Y es que definitivamente eso que me pasa tiene que ver con estos principios, y teniendo en cuenta al otro como totalmente otro y sintiendo ese acontecimiento desde adentro como experiencia, no como algo perpetuo que corre y pasa y no se detiene, sino como eso que me hizo vivir la experiencia, como eso que me afectó, que me hizo acoger al otro, que me hizo vivir el acontecimiento aun siendo ajeno a mí, pero al mismo tiempo haciéndose parte de mi experiencia porque realmente me pasó, me afectó y no simplemente pasó, mucho más en el camino de ¿qué me pasó?, que es igual a experiencia pura.

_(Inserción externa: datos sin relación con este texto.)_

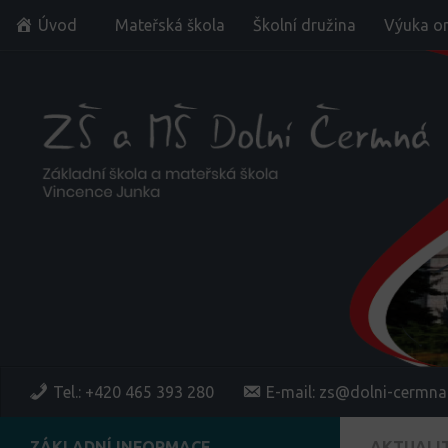
Úvod
Mateřská škola
Školní družina
Výuka on
Skip to content
Tel.: +420 465 393 280
E-mail: zs@dolni-cermna
ZÁKLADNÍ INFORMACE
AKTUALI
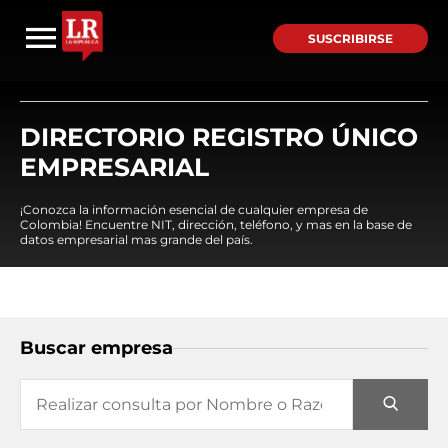
SUSCRIBIRSE
DIRECTORIO REGISTRO ÚNICO
EMPRESARIAL
¡Conozca la información esencial de cualquier empresa de
Colombia! Encuentre NIT, dirección, teléfono, y mas en la base de
datos empresarial mas grande del país.
Buscar empresa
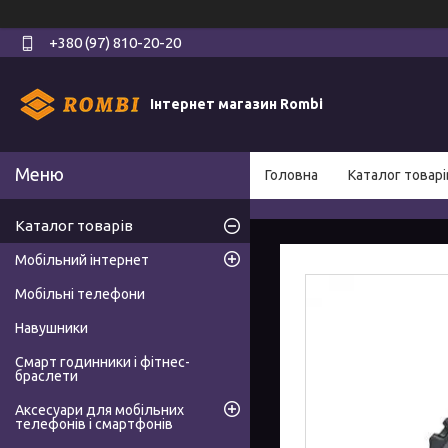
+380 (97) 810-20-20
Інтернет магазин Rombi
Головна
Каталог товарі
Каталог товарів
Мобільний інтернет
Мобільні телефони
Навушники
Смарт годинники і фітнес-
браслети
Аксесуари для мобільних
телефонів і смартфонів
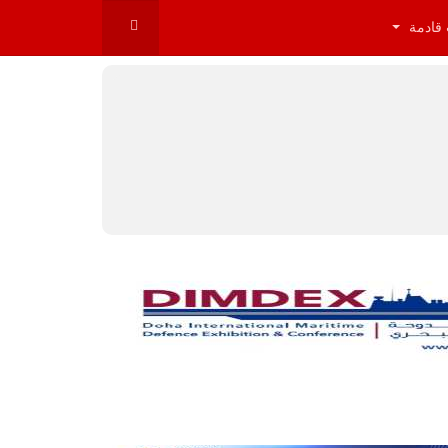
 قادمة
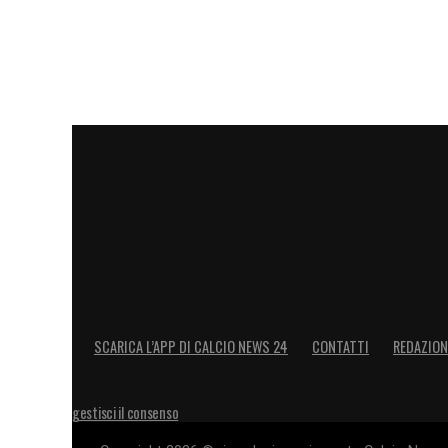
LA PLAYLIST DELLE NOSTRE TOP NEW
SCARICA L’APP DI CALCIO NEWS 24
CONTATTI
REDAZION
gestisci il consenso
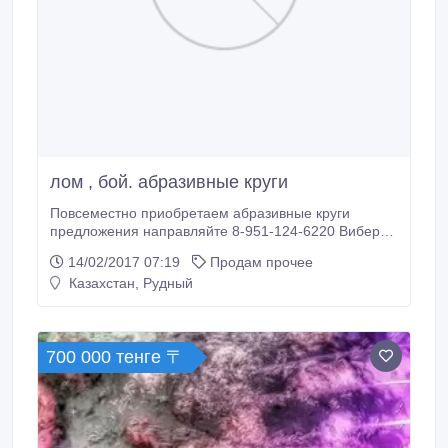
лом , бой. абразивные круги
Повсеместно приобретаем абразивные круги
предложения направляйте 8-951-124-6220 Вибер
Ватсап astapovev@yandex.ru.
14/02/2017 07:19
Продам прочее
Казахстан, Рудный
700 000 тенге 〒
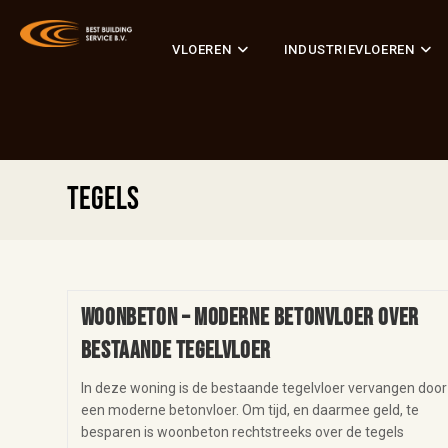
VLOEREN
INDUSTRIEVLOEREN
tegels
Woonbeton – moderne betonvloer over
bestaande tegelvloer
In deze woning is de bestaande tegelvloer vervangen door
een moderne betonvloer. Om tijd, en daarmee geld, te
besparen is woonbeton rechtstreeks over de tegels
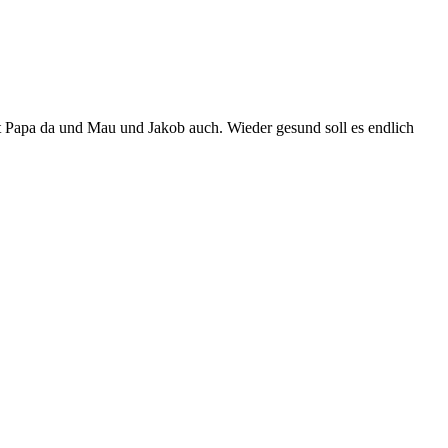
t Papa da und Mau und Jakob auch. Wieder gesund soll es endlich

De esta manera, es decir, por medio de mi experiencia, pude ver en lo que me pasaba, un acontecimiento distinto, un espacio para acoger al otro, un camino de enriquecimiento mutuo que se alejaba por completo de ese escenario frio y seco, ese escenario que se da cuando no nos dejamos afectar por lo vivido, cuando ejercemos de manera mecánica nuestra privilegiada labor, esa sensación de frialdad que existe cuando no hay alguna relación humana entre docentes y estudiantes, cuando ni siquiera nos damos cuenta que hay alguien allí esperando una palabra de aliento, de comprensión, y que seguramente valora más esas enseñanzas en la experiencia de lo vivido, que una suma constante de datos que algunas veces no tienen una funcionalidad y aplicabilidad, en contextos donde educar debería ser en mayor medida acoger y orientar. Aunque no siempre podamos aportar algo a quien lo necesita, por lo menos lo podemos ver con un poco de responsabilidad, aunque no necesariamente tengamos que asumir una posición, o solucionar cientos de problemas que se evidencian a diario en las escuelas, es simplemente entender que en frente de nosotros hay seres y no objetos, seres que necesitan de nuestra conciencia y responsabilidad, como bien lo decía Lévinas,(2000,80) “Desde el momento en que el otro me mira, yo soy responsable de él sin ni siquiera tener que tomar responsabilidades en relación con él; su responsabilidad me incumbe. Es una responsabilidad que va más allá de lo que yo hago”.